Content-addressed, journaled data-experiment management for Python.

Overview

datablocks (imported as dbx) is a framework for building reproducible data pipelines where every computation step is:

Content-addressed — identified by a deterministic SHA-256 hash of its class name, configuration, and version.
Journaled — every build writes a Parquet journal entry recording the full provenance (timestamp, git revision, config, hash).
Idempotent — calling build() on an already-valid block is a no-op.
Storage-agnostic — paths are resolved via fsspec, supporting local, S3, GCS, ADLS, and any other backend.

Key Features

Feature	Description
`Datablock`	Content-addressed unit of computation with topic-based output paths
`Datastack`	Orchestrates parallel builds of child Datablocks (shards)
`CONFIG`	Dataclass-based configuration schema with lazy evaluation and specline support
Journaling	Automatic Parquet-based provenance tracking for every build
`env()`	Relocatable environment variable references that stay symbolic in handles
Callable Executors	Pluggable parallelism: inline, threading, multiprocessing, Ray
Torch Executors	Device-aware executors that automatically move callables between CPU/GPU
Remote Execution	Ray-based remote `dbx` interpreter with transparent proxying
Slurm Integration	Launch Ray clusters on Slurm and execute pipelines remotely
`@tagged`	Decorator that auto-generates human-readable pipeline tags

Installation

pip install datablocks

With Ray support (for remote execution and RayCallableExecutor):

pip install datablocks[ray]

For development:

git clone https://github.com/dmitry-karpeyev/datablocks.git
cd datablocks
pip install -e ".[dev]"

Quickstart

import os, tempfile
from dataclasses import dataclass
import pandas as pd
from dbx import Datablock, write_frame, read_frame

class SampleBlock(Datablock):
    """A minimal Datablock that generates a DataFrame."""

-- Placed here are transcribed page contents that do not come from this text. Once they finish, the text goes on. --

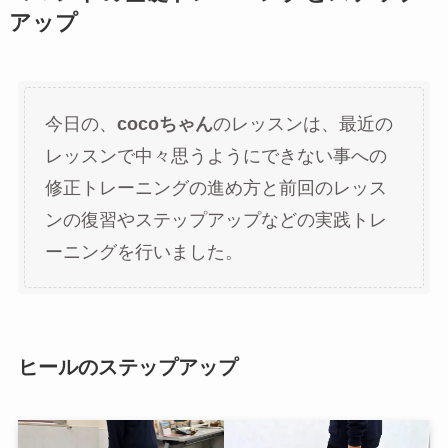
アップ
今日の、
cocoちゃん
のレッスンは、最近の
レッスンで中々思うようにできない事への
修正トレーニングの進め方と前回のレッス
ンの復習やステップアップなどの実践トレ
ーニングを行いました。
ヒールのステップアップ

    TOPICFILES = {'output': 'data.parquet'}

    @dataclass
    class CONFIG(Datablock.CONFIG):
        n_rows: int = 10

    def __build__(self):
        df = pd.DataFrame({'x': range(self.cfg.n_rows)})
        write_frame(df, self.path('output', ensure_dirpath=True))
        return self

    def __read__(self, topic='output'):
        return read_frame(self.path(topic))

# Build and read
root = tempfile.mkdtemp()
os.environ['DBXGITREPO'] = ''  # skip git check for this example

block = SampleBlock(url=root, spec=dict(n_rows=5))
block.build()
df = block.read('output')
print(df)
#    x
# 0  0
# 1  1
# 2  2
# 3  3
# 4  4

Core Concepts

Datablock

A Datablock is the fundamental unit. Subclass it and implement:

__build__(self) — produce your outputs (write to self.path(topic)).
__read__(self, topic) — load and return the output for a topic.
TOPICFILES — dict mapping topic names to filenames.
CONFIG — dataclass defining your configuration schema.

class MyBlock(Datablock):
    TOPICFILES = {'features': 'features.parquet', 'model': 'model.pt'}

    @dataclass
    class CONFIG(Datablock.CONFIG):
        input_path: str = None
        n_components: int = 64

    def __build__(self):
        # self.cfg.input_path, self.cfg.n_components are available
        # Write outputs to self.path('features'), self.path('model')
        ...

Path Hierarchy

Every Datablock maps to a deterministic directory tree:

{root}/{anchor}/{key}/{topic}/{TOPICFILE}

root — storage root (local path or fsspec URL)
anchor — defaults to the fully-qualified class name
key — derived from the content hash (configurable via keyby)
topic — named output channel
TOPICFILE — the filename within the topic directory

Datastack

A Datastack manages a collection of child Datablocks (shards) and builds them in parallel:

class MyStack(Datastack):
    @dataclass
    class CONFIG(Datablock.CONFIG):
        n_items: int = 1000
        shard_size: int = 100

    @property
    def n_shards(self):
        return math.ceil(self.cfg.n_items / self.cfg.shard_size)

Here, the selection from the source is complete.